Rose Schachner’s poetry, fiction and reviews have been published in The Nation, The New York Times, the North American Review and other publications. John Keats and Elizabeth Bishop first inspired her love of poetry. Now she is inspired by too many others to name.

Shade by Ted Kooser

SHADE

When the weather was pleasant I’d see him
parked on a straight chair in the shade
of their open porch, just the shape of a man
in the shadows, the chair pushed back against
the siding, his face indistinguishable,
seated not with his legs casually crossed,
one foot free in the air, but with both shoes
flat on the slab, his hands cupping his knees,
like someone who’d waited a long time
to be called to another room. Each morning
his wife would help him down onto the chair,
his hands in her hands, easing him back,
and he’d stay there all day.

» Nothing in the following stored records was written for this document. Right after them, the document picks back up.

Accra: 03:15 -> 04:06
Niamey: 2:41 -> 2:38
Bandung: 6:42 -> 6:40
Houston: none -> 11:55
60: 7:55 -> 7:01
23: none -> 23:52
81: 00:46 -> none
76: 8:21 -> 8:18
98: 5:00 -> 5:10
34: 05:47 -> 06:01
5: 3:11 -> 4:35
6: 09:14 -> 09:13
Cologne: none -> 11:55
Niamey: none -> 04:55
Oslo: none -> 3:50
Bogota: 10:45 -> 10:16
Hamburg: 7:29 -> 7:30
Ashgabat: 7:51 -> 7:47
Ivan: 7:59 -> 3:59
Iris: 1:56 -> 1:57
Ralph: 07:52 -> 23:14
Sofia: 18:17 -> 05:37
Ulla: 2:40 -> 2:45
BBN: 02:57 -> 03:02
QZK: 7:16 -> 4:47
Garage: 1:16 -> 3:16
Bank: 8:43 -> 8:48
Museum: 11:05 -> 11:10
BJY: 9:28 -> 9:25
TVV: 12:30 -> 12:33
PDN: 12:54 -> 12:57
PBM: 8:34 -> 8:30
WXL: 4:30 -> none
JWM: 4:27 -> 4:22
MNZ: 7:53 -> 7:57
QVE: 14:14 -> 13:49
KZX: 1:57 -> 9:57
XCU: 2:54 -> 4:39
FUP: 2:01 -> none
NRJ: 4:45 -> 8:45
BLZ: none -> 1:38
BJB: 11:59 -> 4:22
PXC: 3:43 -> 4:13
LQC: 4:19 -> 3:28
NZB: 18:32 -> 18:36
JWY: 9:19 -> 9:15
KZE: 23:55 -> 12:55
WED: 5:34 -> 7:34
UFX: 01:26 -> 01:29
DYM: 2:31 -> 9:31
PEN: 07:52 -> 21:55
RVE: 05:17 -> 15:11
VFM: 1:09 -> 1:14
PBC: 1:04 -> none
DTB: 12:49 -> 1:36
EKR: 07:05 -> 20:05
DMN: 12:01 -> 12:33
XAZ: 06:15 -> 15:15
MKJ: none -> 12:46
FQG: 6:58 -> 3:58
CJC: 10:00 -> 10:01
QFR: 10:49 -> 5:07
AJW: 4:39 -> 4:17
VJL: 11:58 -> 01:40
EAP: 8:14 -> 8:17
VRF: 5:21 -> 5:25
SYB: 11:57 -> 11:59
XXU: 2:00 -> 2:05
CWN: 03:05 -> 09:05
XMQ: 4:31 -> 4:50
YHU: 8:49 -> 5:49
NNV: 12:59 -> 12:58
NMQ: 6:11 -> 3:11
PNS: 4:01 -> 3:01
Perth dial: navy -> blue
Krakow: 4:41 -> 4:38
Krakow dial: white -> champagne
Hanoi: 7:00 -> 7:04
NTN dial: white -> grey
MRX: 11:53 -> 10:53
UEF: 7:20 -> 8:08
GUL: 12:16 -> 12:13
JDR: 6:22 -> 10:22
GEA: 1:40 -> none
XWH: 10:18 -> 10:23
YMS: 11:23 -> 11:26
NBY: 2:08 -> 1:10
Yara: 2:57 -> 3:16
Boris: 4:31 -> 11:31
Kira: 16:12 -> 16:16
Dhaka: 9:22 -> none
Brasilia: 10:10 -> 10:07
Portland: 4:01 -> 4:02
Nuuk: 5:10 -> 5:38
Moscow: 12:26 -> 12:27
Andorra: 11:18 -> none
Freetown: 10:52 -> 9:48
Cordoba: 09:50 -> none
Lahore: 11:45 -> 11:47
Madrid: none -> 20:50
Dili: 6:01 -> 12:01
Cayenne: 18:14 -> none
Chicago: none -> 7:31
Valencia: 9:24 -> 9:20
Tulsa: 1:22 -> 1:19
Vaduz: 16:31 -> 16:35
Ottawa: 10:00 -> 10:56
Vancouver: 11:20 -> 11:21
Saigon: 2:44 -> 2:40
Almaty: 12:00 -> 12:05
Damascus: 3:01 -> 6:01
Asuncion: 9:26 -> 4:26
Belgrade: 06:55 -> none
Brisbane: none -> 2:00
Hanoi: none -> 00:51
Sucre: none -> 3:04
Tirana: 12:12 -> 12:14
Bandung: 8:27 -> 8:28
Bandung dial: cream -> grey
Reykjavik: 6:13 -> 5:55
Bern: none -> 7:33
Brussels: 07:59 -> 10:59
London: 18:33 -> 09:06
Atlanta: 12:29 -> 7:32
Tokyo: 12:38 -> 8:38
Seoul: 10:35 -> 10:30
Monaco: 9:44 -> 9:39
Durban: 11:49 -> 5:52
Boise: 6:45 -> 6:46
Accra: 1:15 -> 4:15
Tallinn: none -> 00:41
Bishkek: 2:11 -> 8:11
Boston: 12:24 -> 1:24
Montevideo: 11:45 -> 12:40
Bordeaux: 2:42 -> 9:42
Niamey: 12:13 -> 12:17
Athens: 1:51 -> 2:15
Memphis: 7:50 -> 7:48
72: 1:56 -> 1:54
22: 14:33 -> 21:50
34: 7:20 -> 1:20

There were birds
at the feeder to watch, a few nuthatches
coming and going—juncos and goldfinches,
bluejays, cardinals, sparrows—and trucks
rolling past on their way to the co-op,
their muscly young drivers in sunglasses,
just the one hand on the wheel, not one
glancing over to see him there under his roof,
just a shape among shapes among shadows,
a few feet back from the light at the edge.

*

Ted Kooser is, at 83, fully retired from teaching and public appearances but writing every day at his home in rural Nebraska. His most recent collection of poems is a fine letterpress limited printing of A SUITE OF MOONS, from Gibraltar Editions in Omaha. He is a former U. S. Poet Laureate and winner of the Pulitzer Prize.